Train whistles no longer sound along the 35-mile Frisco Rail line between Springfield and Bolivar. They’ve long been replaced by birds chirping.
Steam-driven wheels no longer chug along steel rails. They’ve been replaced by the footfalls of joggers with strollers and chains of bicycles humming over the stretch of crushed limestone that has now been converted into the non-motorized Frisco Highline Trail.
“It’s a beautiful ride, and it’s a big asset for the community,” Bolivar trail user Laurie Ball said.
The organization behind the trail — Ozark Greenways — will celebrate the 25th anniversary of the corridor this fall, marking the August 1994 date when it received the deed for the inactive rail line with a 9 a.m. Saturday, Oct. 19, ceremony at the Willard trailhead.

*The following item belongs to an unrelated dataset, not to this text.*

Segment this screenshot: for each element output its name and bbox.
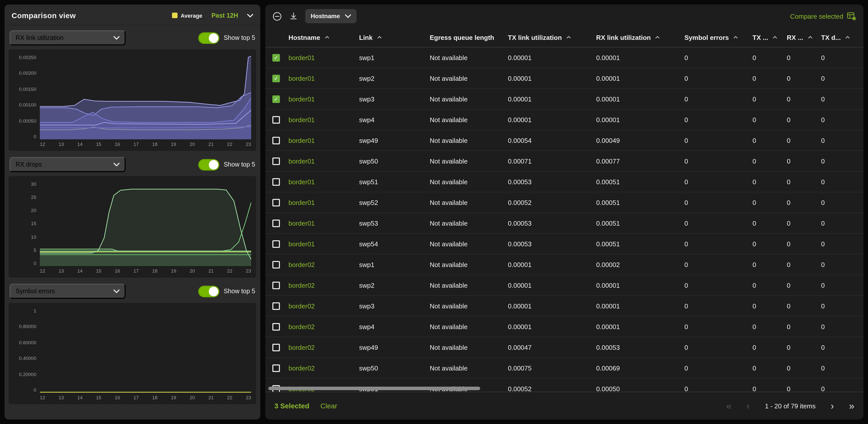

Train service to Bolivar ended in 1993 after 109 years of service, according to previous BH-FP coverage, and the trail was built over the course of 11 years.
Ozark Greenways was able to sell materials left by the railroad to make an initial acquisition, connecting 30 miles of corridor, 404 acres, 101 neighbors and 16 historic bridges, according to a news release from the organization.
State and federal dollars were used for the first 11 miles of trail between Willard and Bolivar, the release stated. In the following years, the organization acquired and developed the section from Springfield to Willard and completed the remaining 18 miles of trail from the Greene/Polk County line to Bolivar, the release stated.
“Time flies, and our FHT has matured into a trail we are very proud of, creating connections with folks all over the world and making a few dreams come true along the way,” trail manager John Montgomery said in the release.
A group of mayors from the five towns connected by the trail met in 2005 to commemorate its completion, including former Bolivar mayor, the late Charles Ealy, who was a proponent of the trail, according to previous BH-FP coverage.
"It's going to be an exciting thing," Ealy told the BH-FP in 2005. "This is the second longest Rails to Trails project in Missouri behind the Katy Trail. They have a lot of tourists, and I am expecting that to happen in Bolivar, too."
Mick Mpofu, the city’s MS4 coordinator, said the excitement has continued rolling 25 years later.
“Bolivar is proud to be part of the Frisco Highline,” Mpofu said in an email.
According to the release, fundraising supports the trail, including 2016 improvements to the Willard trailhead and better signage, mile markers, rest stops and educational kiosks throughout.
“The trail continues to enhance the economic vitality of these communities, along with providing regional connectivity and recreation for the area,” the release stated.
Ball said she’s seen it firsthand, passing other trail users on several of the routes she has drawn out between its connected waypoints.
“It brings people here,” she said. “People just enjoy being on it. That is one huge draw to Bolivar.”
Ozark Greenways will host a trail workday in Polk County next month, focusing on cleaning up litter, removing deadfall from the trail and cutting low hanging branches. Volunteers should meet at 8 a.m. Saturday, Nov. 2, at the trailhead at 800 E. Jackson St., Montgomery previously told the BH-FP.